**Directions for this task:**
For every record beneath this instruction, give an exact repetition, omitting images.

**Input for this task:**
BEGIN

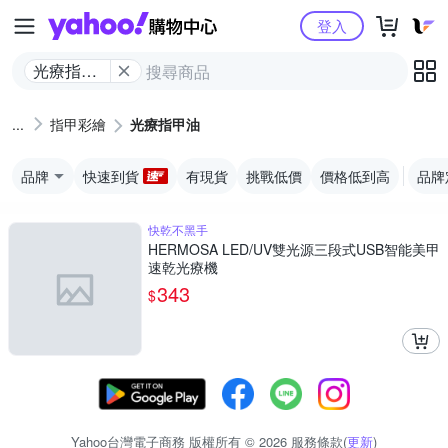
Yahoo購物中心
登入
光療指甲
油
指甲彩繪
光療指甲油
品牌
快速到貨
有現貨
挑戰低價
價格低到高
品牌
快乾不黑手
HERMOSA LED/UV雙光源三段式USB智能美甲
速乾光療機
343
$
Yahoo台灣電子商務 版權所有 © 2026 服務條款(
更新
)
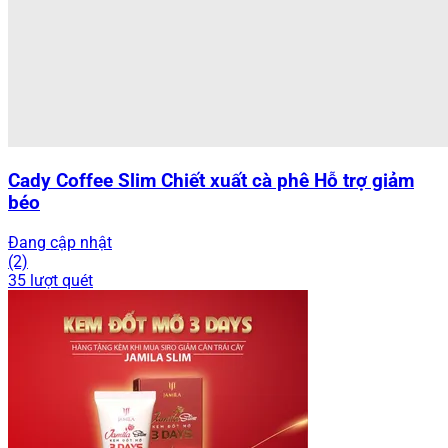
Cady Coffee Slim Chiết xuất cà phê Hỗ trợ giảm
béo
Đang cập nhật
(2)
35 lượt quét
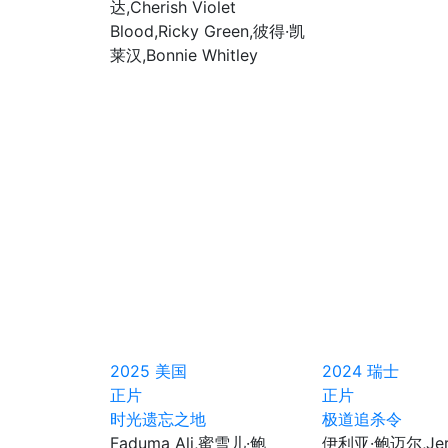
达,Cherish Violet
Blood,Ricky Green,彼得·凯
莱汉,Bonnie Whitley
2025
美国
2024
瑞士
正片
正片
时光遗忘之地
极道追杀令
Faduma Ali,蜜雪儿·鲍
伊利亚·鲍迈尔,Jer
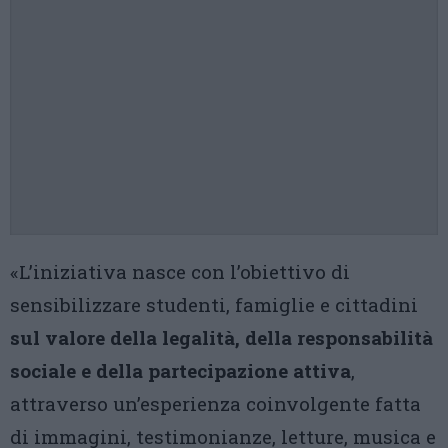
«L’iniziativa nasce con l’obiettivo di
sensibilizzare studenti, famiglie e cittadini
sul valore della legalità, della responsabilità
sociale e della partecipazione attiva
,
attraverso un’esperienza coinvolgente fatta
di immagini, testimonianze, letture, musica e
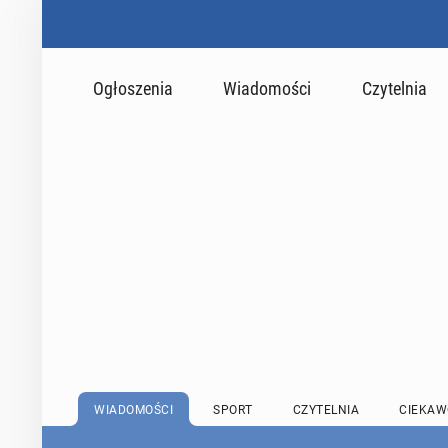
Ogłoszenia
Wiadomości
Czytelnia
WIADOMOŚCI
SPORT
CZYTELNIA
CIEKAW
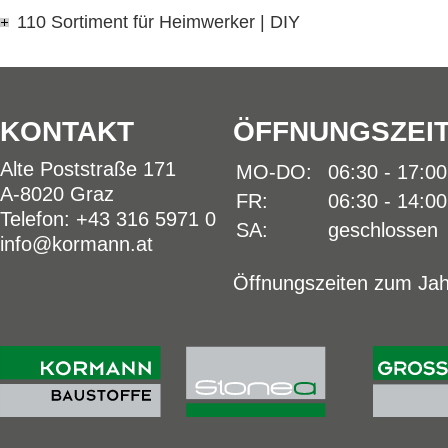
110 Sortiment für Heimwerker | DIY
KONTAKT
ÖFFNUNGSZEI
Alte Poststraße 171
MO-DO:
06:30 - 17:0
A-8020 Graz
FR:
06:30 - 14:0
Telefon: +43 316 5971 0
SA:
geschlossen
info@kormann.at
Öffnungszeiten zum Jah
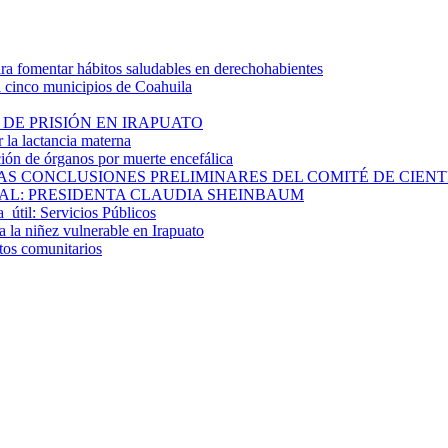
 fomentar hábitos saludables en derechohabientes
a cinco municipios de Coahuila
DE PRISIÓN EN IRAPUATO
la lactancia materna
ión de órganos por muerte encefálica
S CONCLUSIONES PRELIMINARES DEL COMITÉ DE CIENTÍF
AL: PRESIDENTA CLAUDIA SHEINBAUM
a útil: Servicios Públicos
 la niñez vulnerable en Irapuato
ctos comunitarios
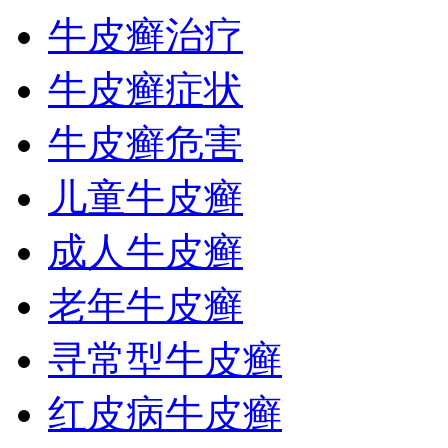
牛皮癣治疗
牛皮癣症状
牛皮癣危害
儿童牛皮癣
成人牛皮癣
老年牛皮癣
寻常型牛皮癣
红皮病牛皮癣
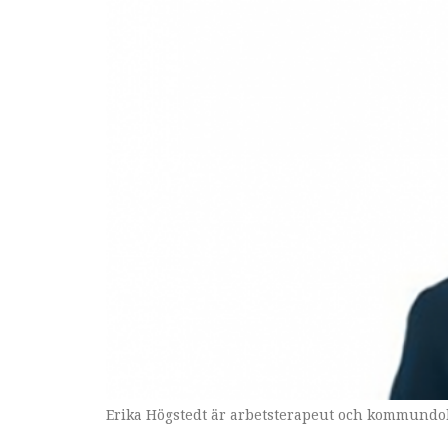
Erika Högstedt är arbetsterapeut och kommundok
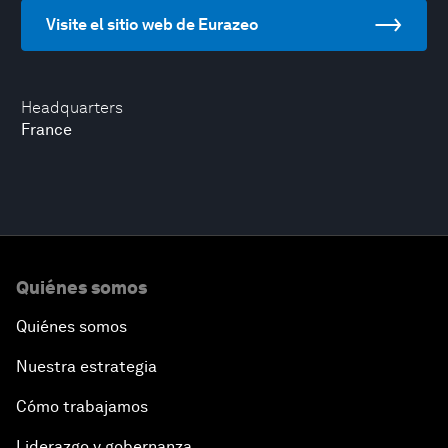
Visite el sitio web de Eurazeo
Headquarters
France
Quiénes somos
Quiénes somos
Nuestra estrategia
Cómo trabajamos
Liderazgo y gobernanza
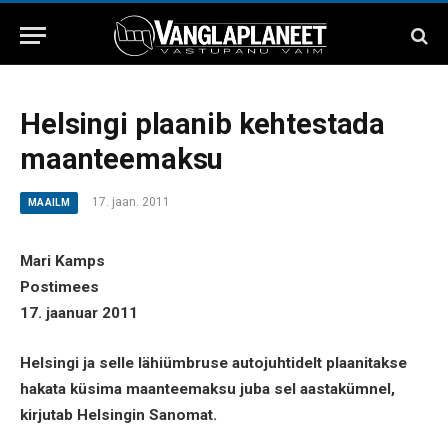
Helsingi plaanib kehtestada
maanteemaksu
17. jaan. 2011
MAAILM
Mari Kamps
Postimees
17. jaanuar 2011
Helsingi ja selle lähiümbruse autojuhtidelt plaanitakse
hakata küsima maanteemaksu juba sel aastakümnel,
kirjutab Helsingin Sanomat.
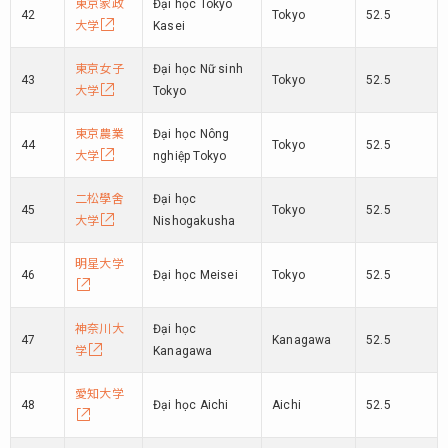
東京家政
Đại học Tokyo
42
Tokyo
52.5
大学
Kasei
東京女子
Đại học Nữ sinh
43
Tokyo
52.5
大学
Tokyo
東京農業
Đại học Nông
44
Tokyo
52.5
大学
nghiệp Tokyo
二松學舍
Đại học
45
Tokyo
52.5
大学
Nishogakusha
明星大学
46
Đại học Meisei
Tokyo
52.5
神奈川大
Đại học
47
Kanagawa
52.5
学
Kanagawa
愛知大学
48
Đại học Aichi
Aichi
52.5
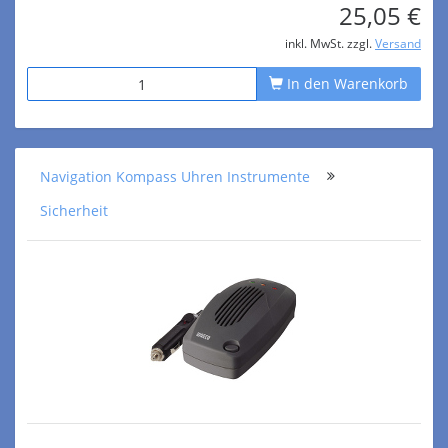
25,05 €
inkl. MwSt. zzgl.
Versand
In den Warenkorb
Navigation Kompass Uhren Instrumente
Sicherheit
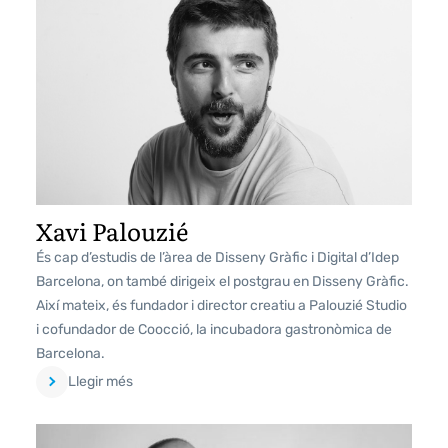
Xavi Palouzié
És cap d’estudis de l’àrea de Disseny Gràfic i Digital d’Idep
Barcelona, on també dirigeix el postgrau en Disseny Gràfic.
Així mateix, és fundador i director creatiu a Palouzié Studio
i cofundador de Coocció, la incubadora gastronòmica de
Barcelona.
Llegir més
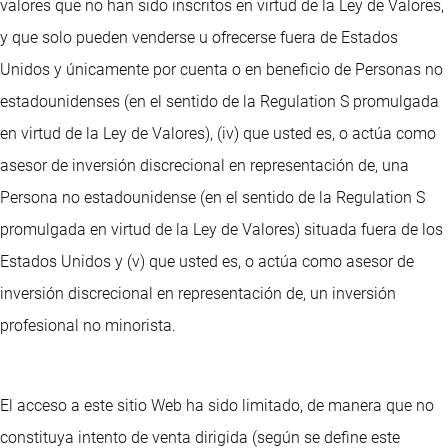
valores que no han sido inscritos en virtud de la Ley de Valores,
y que solo pueden venderse u ofrecerse fuera de Estados
Unidos y únicamente por cuenta o en beneficio de Personas no
estadounidenses (en el sentido de la Regulation S promulgada
en virtud de la Ley de Valores), (iv) que usted es, o actúa como
asesor de inversión discrecional en representación de, una
Persona no estadounidense (en el sentido de la Regulation S
promulgada en virtud de la Ley de Valores) situada fuera de los
Estados Unidos y (v) que usted es, o actúa como asesor de
inversión discrecional en representación de, un inversión
profesional no minorista.
El acceso a este sitio Web ha sido limitado, de manera que no
constituya intento de venta dirigida (según se define este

END

**Expected answer:**
Yahoo購物中心
登入
光療指甲
油
指甲彩繪
光療指甲油
品牌
快速到貨
有現貨
挑戰低價
價格低到高
品牌
快乾不黑手
HERMOSA LED/UV雙光源三段式USB智能美甲
速乾光療機
343
$
Yahoo台灣電子商務 版權所有 © 2026 服務條款(
更新
)
Cady Coffee Slim Chiết xuất cà phê Hỗ trợ giảm
béo
Đang cập nhật
(2)
35 lượt quét
达,Cherish Violet
Blood,Ricky Green,彼得·凯
莱汉,Bonnie Whitley
2025
美国
2024
瑞士
正片
正片
时光遗忘之地
极道追杀令
Faduma Ali,蜜雪儿·鲍
伊利亚·鲍迈尔,Jer
«L’iniziativa nasce con l’obiettivo di
sensibilizzare studenti, famiglie e cittadini
sul valore della legalità, della responsabilità
sociale e della partecipazione attiva
,
attraverso un’esperienza coinvolgente fatta
di immagini, testimonianze, letture, musica e
Ogłoszenia
Wiadomości
Czytelnia
WIADOMOŚCI
SPORT
CZYTELNIA
CIEKAW
110 Sortiment für Heimwerker | DIY
KONTAKT
ÖFFNUNGSZEI
Alte Poststraße 171
MO-DO:
06:30 - 17:0
A-8020 Graz
FR:
06:30 - 14:0
Telefon: +43 316 5971 0
SA:
geschlossen
info@kormann.at
Öffnungszeiten zum Jah
 fomentar hábitos saludables en derechohabientes
a cinco municipios de Coahuila
DE PRISIÓN EN IRAPUATO
la lactancia materna
ión de órganos por muerte encefálica
S CONCLUSIONES PRELIMINARES DEL COMITÉ DE CIENTÍF
AL: PRESIDENTA CLAUDIA SHEINBAUM
a útil: Servicios Públicos
 la niñez vulnerable en Irapuato
ctos comunitarios
牛皮癣治疗
牛皮癣症状
牛皮癣危害
儿童牛皮癣
成人牛皮癣
老年牛皮癣
寻常型牛皮癣
红皮病牛皮癣
Erika Högstedt är arbetsterapeut och kommundok
Visite el sitio web de Eurazeo
Headquarters
France
Quiénes somos
Quiénes somos
Nuestra estrategia
Cómo trabajamos
Liderazgo y gobernanza
Helsingi plaanib kehtestada
maanteemaksu
17. jaan. 2011
MAAILM
Mari Kamps
Postimees
17. jaanuar 2011
Helsingi ja selle lähiümbruse autojuhtidelt plaanitakse
hakata küsima maanteemaksu juba sel aastakümnel,
kirjutab Helsingin Sanomat.
東京家政
Đại học Tokyo
42
Tokyo
52.5
大学
Kasei
東京女子
Đại học Nữ sinh
43
Tokyo
52.5
大学
Tokyo
東京農業
Đại học Nông
44
Tokyo
52.5
大学
nghiệp Tokyo
二松學舍
Đại học
45
Tokyo
52.5
大学
Nishogakusha
明星大学
46
Đại học Meisei
Tokyo
52.5
神奈川大
Đại học
47
Kanagawa
52.5
学
Kanagawa
愛知大学
48
Đại học Aichi
Aichi
52.5
25,05 €
inkl. MwSt. zzgl.
Versand
In den Warenkorb
Navigation Kompass Uhren Instrumente
Sicherheit
Xavi Palouzié
És cap d’estudis de l’àrea de Disseny Gràfic i Digital d’Idep
Barcelona, on també dirigeix el postgrau en Disseny Gràfic.
Així mateix, és fundador i director creatiu a Palouzié Studio
i cofundador de Coocció, la incubadora gastronòmica de
Barcelona.
Llegir més
valores que no han sido inscritos en virtud de la Ley de Valores,
y que solo pueden venderse u ofrecerse fuera de Estados
Unidos y únicamente por cuenta o en beneficio de Personas no
estadounidenses (en el sentido de la Regulation S promulgada
en virtud de la Ley de Valores), (iv) que usted es, o actúa como
asesor de inversión discrecional en representación de, una
Persona no estadounidense (en el sentido de la Regulation S
promulgada en virtud de la Ley de Valores) situada fuera de los
Estados Unidos y (v) que usted es, o actúa como asesor de
inversión discrecional en representación de, un inversión
profesional no minorista.
El acceso a este sitio Web ha sido limitado, de manera que no
constituya intento de venta dirigida (según se define este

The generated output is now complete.